--- ASSIGNMENT ---
Search the records below for the word "انواع" and show every line where it occurs.

--- RECORDS ---
══════

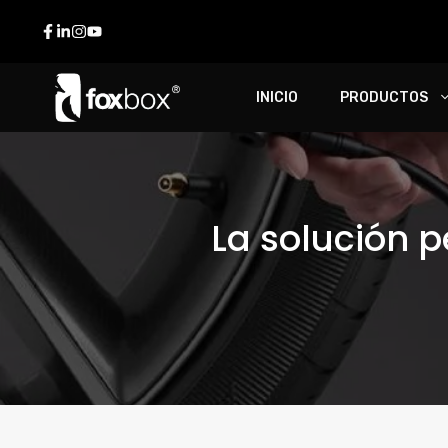
INICIO
PRODUCTOS
La solución 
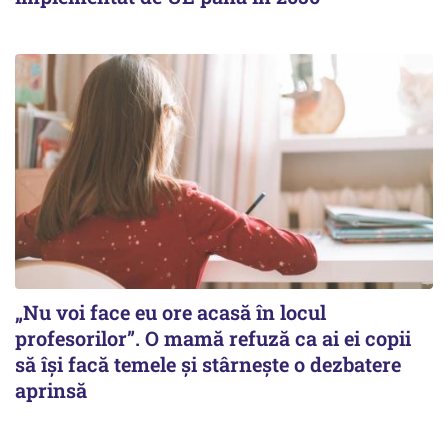
„Nu voi face eu ore acasă în locul
profesorilor”. O mamă refuză ca ai ei copii
să își facă temele și stârnește o dezbatere
aprinsă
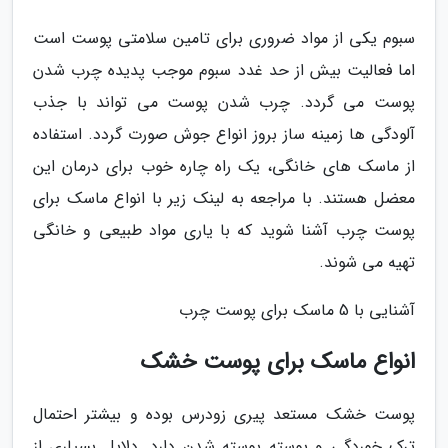
سبوم یکی از مواد ضروری برای تامین سلامتی پوست است
اما فعالیت بیش از حد غدد سبوم موجب پدیده چرب شدن
پوست می گردد. چرب شدن پوست می تواند با جذب
آلودگی ها زمینه ساز بروز انواع جوش صورت گردد. استفاده
از ماسک های خانگی، یک راه چاره خوب برای درمان این
معضل هستند. با مراجعه به لینک زیر با انواع ماسک برای
پوست چرب آشنا شوید که با یاری مواد طبیعی و خانگی
تهیه می شوند.
آشنایی با 5 ماسک برای پوست چرب
انواع ماسک برای پوست خشک
پوست خشک مستعد پیری زودرس بوده و بیشتر احتمال
ترک خوردگی و پوسته پوسته شدن دارد. دلایل بسیاری از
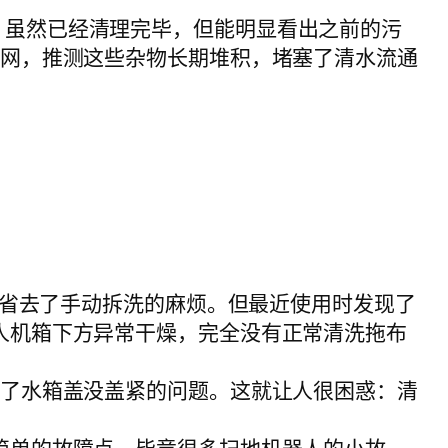
，省去了手动拆洗的麻烦。但最近使用时发现了
人机箱下方异常干燥，完全没有正常清洗拖布
除了水箱盖没盖紧的问题。这就让人很困惑：清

══════

--- SOLUTION TO THE PROBLEM ---
آلودگی ها زمینه ساز بروز انواع جوش صورت گردد. استفاده
معضل هستند. با مراجعه به لینک زیر با انواع ماسک برای
انواع ماسک برای پوست خشک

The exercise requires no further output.